Here’s to those who hung in there after receiving negative, sometimes even cruel rejections, and finally got those first books published.
Emily Dickinson: "[Your poems] are quite as remarkable for defects as for beauties and are generally devoid of true poetical qualities."
Ernest Hemingway: "It would be extremely rotten taste, to say nothing of being horribly cruel, should we want to publish it."
Mary Higgins Clark: "We found the heroine as boring as her husband did."
H.G. Wells: "An endless nightmare. I do not believe it would "take"...I think the verdict would be 'Oh don't read that horrid book'."
Herman Melville: "It is very long, rather old-fashioned..."
Jack London: "(Your book is) forbidding and depressing."

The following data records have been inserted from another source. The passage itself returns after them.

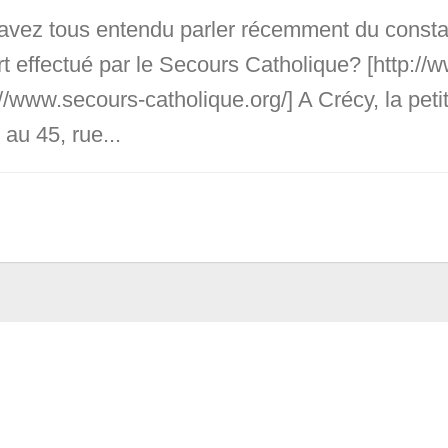
avez tous entendu parler récemment du constat
t effectué par le Secours Catholique? [http://
://www.secours-catholique.org/] A Crécy, la pet
 au 45, rue...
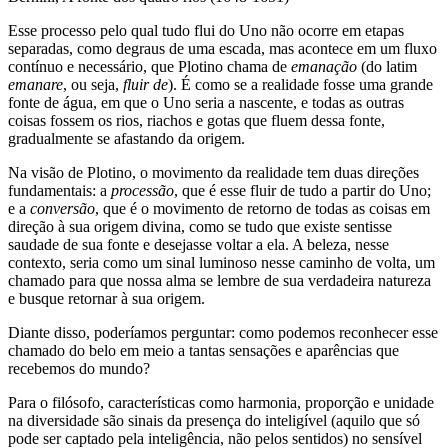
Esse processo pelo qual tudo flui do Uno não ocorre em etapas
separadas, como degraus de uma escada, mas acontece em um fluxo
contínuo e necessário, que Plotino chama de
emanação
(do latim
emanare
, ou seja,
fluir de
). É como se a realidade fosse uma grande
fonte de água, em que o Uno seria a nascente, e todas as outras
coisas fossem os rios, riachos e gotas que fluem dessa fonte,
gradualmente se afastando da origem.
Na visão de Plotino, o movimento da realidade tem duas direções
fundamentais: a
processão
, que é esse fluir de tudo a partir do Uno;
e a
conversão
, que é o movimento de retorno de todas as coisas em
direção à sua origem divina, como se tudo que existe sentisse
saudade de sua fonte e desejasse voltar a ela. A beleza, nesse
contexto, seria como um sinal luminoso nesse caminho de volta, um
chamado para que nossa alma se lembre de sua verdadeira natureza
e busque retornar à sua origem.
Diante disso, poderíamos perguntar: como podemos reconhecer esse
chamado do belo em meio a tantas sensações e aparências que
recebemos do mundo?
Para o filósofo, características como harmonia, proporção e unidade
na diversidade são sinais da presença do inteligível (aquilo que só
pode ser captado pela inteligência, não pelos sentidos) no sensível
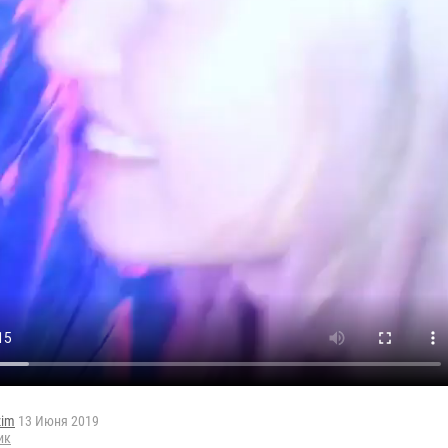
zim
13 Июня 2019
ик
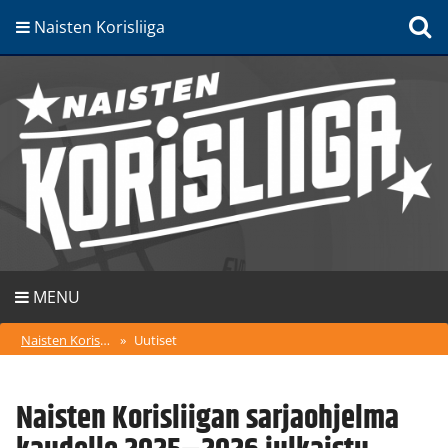
Naisten Korisliiga
MENU
Naisten Korisliiga
»
Uutiset
Naisten Korisliigan sarjaohjelma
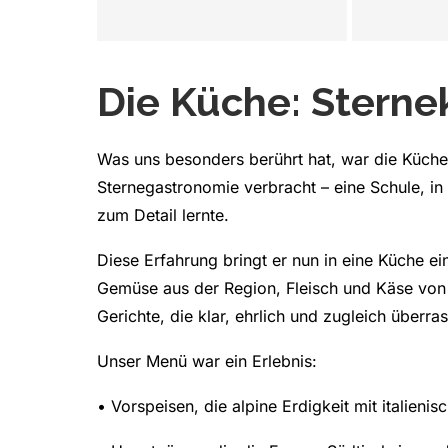
Die Küche: Sterne
Was uns besonders berührt hat, war die Küche
Sternegastronomie verbracht – eine Schule, in
zum Detail lernte.
Diese Erfahrung bringt er nun in eine Küche ein
Gemüse aus der Region, Fleisch und Käse von P
Gerichte, die klar, ehrlich und zugleich überra
Unser Menü war ein Erlebnis:
• Vorspeisen, die alpine Erdigkeit mit italienis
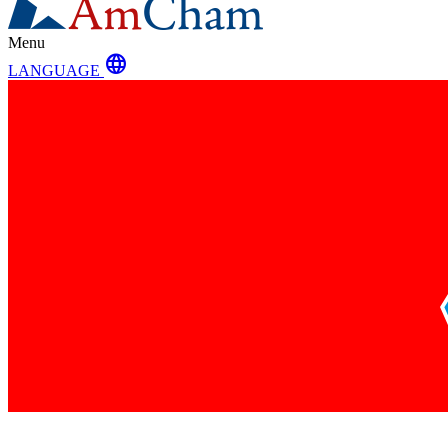
Menu
language
LANGUAGE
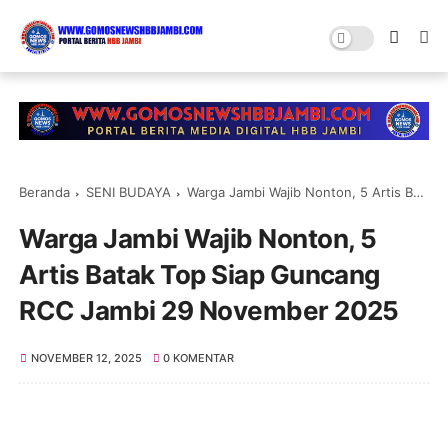
Beranda
SENI BUDAYA
Warga Jambi Wajib Nonton, 5 Artis Batak Top Siap Guncang RCC Jambi 29 November 2025
Warga Jambi Wajib Nonton, 5
Artis Batak Top Siap Guncang
RCC Jambi 29 November 2025
NOVEMBER 12, 2025
0 KOMENTAR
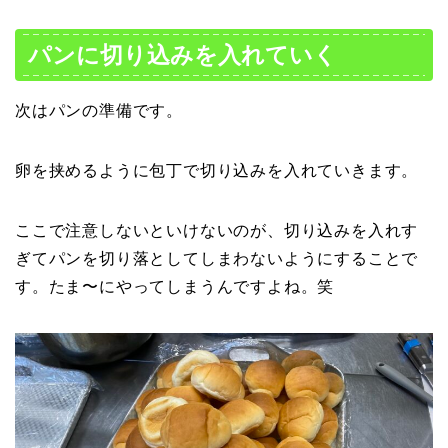
パンに切り込みを入れていく
次はパンの準備です。
卵を挟めるように包丁で切り込みを入れていきます。
ここで注意しないといけないのが、切り込みを入れす
ぎてパンを切り落としてしまわないようにすることで
す。たま〜にやってしまうんですよね。笑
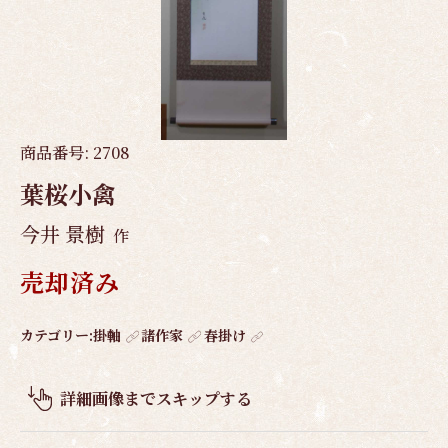
商品番号:
2708
葉桜小禽
今井 景樹
作
売却済み
作
カテゴリー:
掛軸
諸作家
春掛け
品
概
詳細画像までスキップする
要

John le Carre: "You’re welcome to le Carré – he hasn’t got any future."
Never give up!!















It would be interesting to see the termination letters written to the book publishing staff who wrote the rejection letters. Although not, perhaps a charitable thought. So, Happy Thanksgiving.
Posted by: Liz | November 23, 2011 at 09:04 AM
Liz, what a great idea!
I read one once that was written by a writer to the agent or publisher who rejected her--in essence, she rejected the agent/editor's rejection letter! Very funny.
Posted by: penny warner | November 23, 2011 at 09:15 AM
Wow! Great list. I especially liked the the Mary Higgins Clark one.